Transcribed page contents
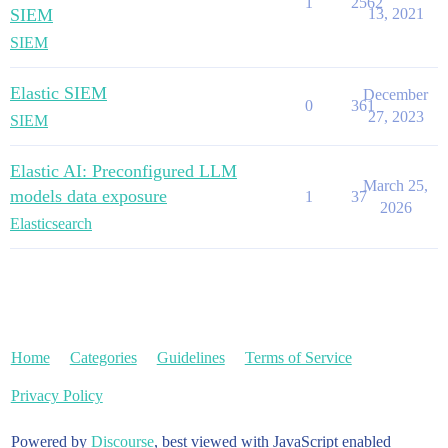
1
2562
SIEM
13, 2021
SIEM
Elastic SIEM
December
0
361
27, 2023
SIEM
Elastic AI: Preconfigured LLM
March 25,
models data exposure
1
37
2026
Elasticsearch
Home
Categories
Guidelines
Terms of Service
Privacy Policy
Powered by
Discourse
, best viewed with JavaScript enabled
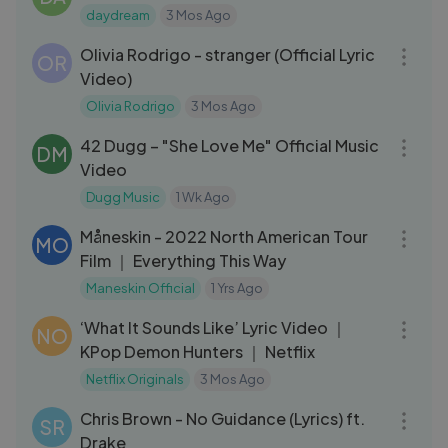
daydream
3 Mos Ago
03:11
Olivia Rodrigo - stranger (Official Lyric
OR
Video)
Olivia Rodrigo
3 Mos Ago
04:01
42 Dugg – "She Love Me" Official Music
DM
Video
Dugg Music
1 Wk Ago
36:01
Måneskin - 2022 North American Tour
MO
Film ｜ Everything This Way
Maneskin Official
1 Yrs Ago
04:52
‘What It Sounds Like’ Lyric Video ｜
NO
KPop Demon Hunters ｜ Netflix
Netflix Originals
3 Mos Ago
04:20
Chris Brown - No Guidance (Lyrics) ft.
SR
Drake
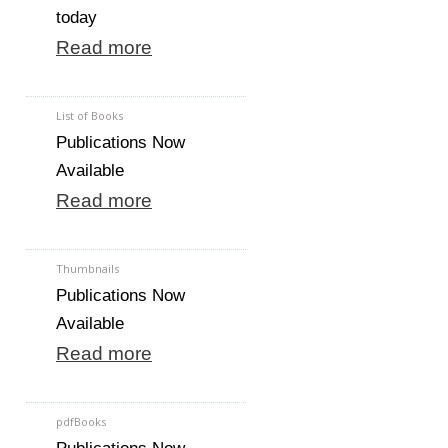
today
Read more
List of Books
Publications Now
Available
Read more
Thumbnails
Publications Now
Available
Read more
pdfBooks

--

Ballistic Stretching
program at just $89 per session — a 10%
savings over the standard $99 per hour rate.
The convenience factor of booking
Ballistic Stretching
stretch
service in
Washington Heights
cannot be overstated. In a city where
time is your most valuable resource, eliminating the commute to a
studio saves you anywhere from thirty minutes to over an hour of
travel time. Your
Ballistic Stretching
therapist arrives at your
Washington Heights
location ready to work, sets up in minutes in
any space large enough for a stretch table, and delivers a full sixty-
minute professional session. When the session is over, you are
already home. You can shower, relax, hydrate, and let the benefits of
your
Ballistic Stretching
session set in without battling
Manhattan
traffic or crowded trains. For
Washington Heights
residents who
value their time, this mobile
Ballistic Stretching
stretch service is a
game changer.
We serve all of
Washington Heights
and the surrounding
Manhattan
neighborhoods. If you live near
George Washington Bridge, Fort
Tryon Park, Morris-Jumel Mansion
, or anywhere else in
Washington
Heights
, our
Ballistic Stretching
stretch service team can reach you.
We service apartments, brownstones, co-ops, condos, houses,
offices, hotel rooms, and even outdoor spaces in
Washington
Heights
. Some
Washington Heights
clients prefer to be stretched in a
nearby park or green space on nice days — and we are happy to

==

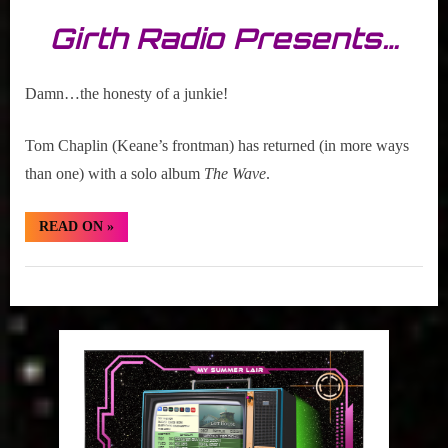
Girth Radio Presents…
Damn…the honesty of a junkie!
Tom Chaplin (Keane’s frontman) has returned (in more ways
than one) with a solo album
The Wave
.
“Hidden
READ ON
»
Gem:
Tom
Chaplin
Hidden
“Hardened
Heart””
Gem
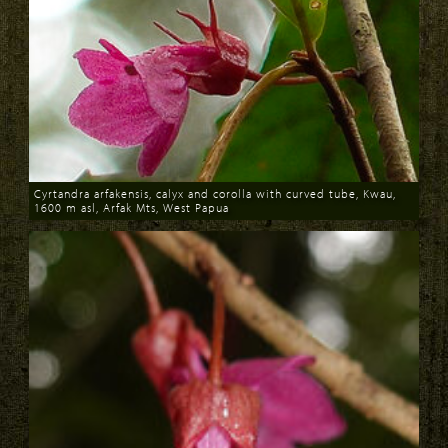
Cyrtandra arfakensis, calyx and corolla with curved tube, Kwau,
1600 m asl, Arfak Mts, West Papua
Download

#### Activity:
From the records, copy every line that has the string "time" in it.

#### Answer section:
time is your most valuable resource, eliminating the commute to a
travel time. Your
value their time, this mobile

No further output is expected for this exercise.